Labor Day is the holiday we’ve sanded down into a long weekend. A last cookout, a final dip in the river, a big-box sale or two. But beneath the sunscreen and the discounts, Labor Day has always been about more than rest — it’s about work, and the arguments over what work means, who benefits, and how we live together. And if you dig into Skagit County’s past, you’ll find that those arguments weren’t just shouted across picket lines. They were printed, pressed, and mailed.
In 1897, the Brotherhood of the Cooperative Commonwealth planted the seeds of the Equality Colony near Edison. Their goal was audacious: prove socialism worked in practice, and from there, reshape America. To do this, they needed not just plows and hammers, but a press. By 1898, they were printing Industrial Freedom on a double-cylinder machine — 7,000 copies in the first run. It was more than ink on paper. It was their workshop of ideas, their town hall in newsprint.
And crucially, it was an invitation to debate. When the Puget Sound Mail — yes, our predecessor — reviewed the colony’s first issue, it did so with raised eyebrows. The Mail seemed surprised that the new socialist paper wasn’t railing against wealthy men. “This is contrary to the general policy pursued by the socialist press,” the Mail sniffed, as if socialism’s job were to swing a rhetorical hammer at every banker in sight.
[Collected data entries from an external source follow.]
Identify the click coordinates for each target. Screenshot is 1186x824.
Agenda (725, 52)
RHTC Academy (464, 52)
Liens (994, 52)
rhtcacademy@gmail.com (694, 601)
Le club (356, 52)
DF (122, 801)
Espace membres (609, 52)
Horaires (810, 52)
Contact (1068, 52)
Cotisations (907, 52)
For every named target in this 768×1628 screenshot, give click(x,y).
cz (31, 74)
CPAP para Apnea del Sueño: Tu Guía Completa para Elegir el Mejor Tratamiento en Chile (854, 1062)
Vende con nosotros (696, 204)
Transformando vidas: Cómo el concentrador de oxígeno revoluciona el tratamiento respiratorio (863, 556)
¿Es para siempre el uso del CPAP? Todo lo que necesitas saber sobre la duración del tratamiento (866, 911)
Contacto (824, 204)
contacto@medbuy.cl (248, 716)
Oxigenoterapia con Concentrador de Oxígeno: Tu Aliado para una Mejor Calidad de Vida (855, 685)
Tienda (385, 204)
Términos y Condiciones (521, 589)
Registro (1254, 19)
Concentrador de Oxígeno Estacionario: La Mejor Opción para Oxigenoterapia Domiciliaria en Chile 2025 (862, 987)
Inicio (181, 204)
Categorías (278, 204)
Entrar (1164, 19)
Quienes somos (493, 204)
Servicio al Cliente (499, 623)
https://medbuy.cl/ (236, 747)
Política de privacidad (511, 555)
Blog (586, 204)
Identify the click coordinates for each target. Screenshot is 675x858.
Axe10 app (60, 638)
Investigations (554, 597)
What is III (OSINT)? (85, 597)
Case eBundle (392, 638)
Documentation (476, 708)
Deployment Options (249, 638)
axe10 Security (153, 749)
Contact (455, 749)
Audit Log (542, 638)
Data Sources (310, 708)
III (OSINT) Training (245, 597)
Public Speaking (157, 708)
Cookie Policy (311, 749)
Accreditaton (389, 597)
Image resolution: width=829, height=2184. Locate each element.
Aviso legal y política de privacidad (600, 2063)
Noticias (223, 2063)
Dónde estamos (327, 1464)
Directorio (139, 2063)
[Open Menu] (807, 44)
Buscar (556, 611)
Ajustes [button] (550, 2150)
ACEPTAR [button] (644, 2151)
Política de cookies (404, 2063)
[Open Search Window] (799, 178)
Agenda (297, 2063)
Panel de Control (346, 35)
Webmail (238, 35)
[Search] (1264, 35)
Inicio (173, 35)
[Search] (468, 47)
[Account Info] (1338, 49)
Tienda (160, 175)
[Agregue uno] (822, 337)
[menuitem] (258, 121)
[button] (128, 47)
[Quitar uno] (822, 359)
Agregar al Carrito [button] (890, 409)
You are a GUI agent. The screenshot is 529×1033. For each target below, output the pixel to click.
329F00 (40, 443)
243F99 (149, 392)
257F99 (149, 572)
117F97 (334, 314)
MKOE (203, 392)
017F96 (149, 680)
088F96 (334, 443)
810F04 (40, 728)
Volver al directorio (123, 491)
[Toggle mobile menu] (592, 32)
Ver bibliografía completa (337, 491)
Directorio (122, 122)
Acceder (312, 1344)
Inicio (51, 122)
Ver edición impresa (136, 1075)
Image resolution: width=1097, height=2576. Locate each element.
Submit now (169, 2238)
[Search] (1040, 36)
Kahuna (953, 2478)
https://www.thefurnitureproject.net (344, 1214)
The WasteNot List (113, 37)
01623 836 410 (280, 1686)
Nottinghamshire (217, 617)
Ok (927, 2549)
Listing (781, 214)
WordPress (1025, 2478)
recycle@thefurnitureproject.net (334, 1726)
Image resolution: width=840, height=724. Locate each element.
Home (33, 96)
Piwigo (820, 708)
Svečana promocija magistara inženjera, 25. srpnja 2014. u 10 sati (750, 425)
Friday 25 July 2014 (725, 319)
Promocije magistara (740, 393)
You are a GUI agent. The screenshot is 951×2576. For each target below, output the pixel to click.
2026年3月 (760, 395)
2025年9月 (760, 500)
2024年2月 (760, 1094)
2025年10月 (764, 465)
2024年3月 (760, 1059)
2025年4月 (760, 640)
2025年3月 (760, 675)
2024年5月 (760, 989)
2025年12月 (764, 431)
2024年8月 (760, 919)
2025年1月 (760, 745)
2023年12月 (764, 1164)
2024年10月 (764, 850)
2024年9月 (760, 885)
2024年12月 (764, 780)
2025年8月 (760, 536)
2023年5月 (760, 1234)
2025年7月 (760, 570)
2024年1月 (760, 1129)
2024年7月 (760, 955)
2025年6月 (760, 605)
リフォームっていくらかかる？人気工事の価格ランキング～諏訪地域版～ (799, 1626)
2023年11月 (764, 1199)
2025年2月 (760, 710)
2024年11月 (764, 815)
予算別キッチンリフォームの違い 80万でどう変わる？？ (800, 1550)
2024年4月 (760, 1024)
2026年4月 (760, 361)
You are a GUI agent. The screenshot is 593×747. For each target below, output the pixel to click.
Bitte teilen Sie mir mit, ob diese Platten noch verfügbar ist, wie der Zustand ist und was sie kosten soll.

The editors of Industrial Freedom snapped right back, with wit that still stings more than a century later: “No, friend Mail, your surprise is occasioned by what you THOUGHT socialist papers say, instead of knowing what they DO say.” Read us carefully, they advised, and prepare for more surprises.
That exchange matters. It shows that newspapers were never just record-keepers; they were sparring partners in the public square. Labor movements, political visions, even utopian experiments depended on papers that didn’t just inform but provoked, cajoled, and challenged their neighbors. Not with social media pile-ons, but actual, reasoned debate.
Equality Colony ultimately collapsed, undone by the typical conflicts between socialists and anarchists that would repeat in other movements throughout the last century. Industrial Freedom itself folded in 1903. But their paper, for a brief spell, modeled something we desperately need again: Argument that educates rather than isolates, disagreement that still listens.
So this Labor Day, while we fire up our grills, let’s raise a glass not just to the workers who built our roads and schools, but also to the scrappy editors who dared to pick a fight in print. If we forget how to argue with wit, rigor, and ink, we lose more than a holiday’s meaning — we lose the muscle that keeps democracy limber.
Kari Mar is the editor and publisher of La Conner Community News.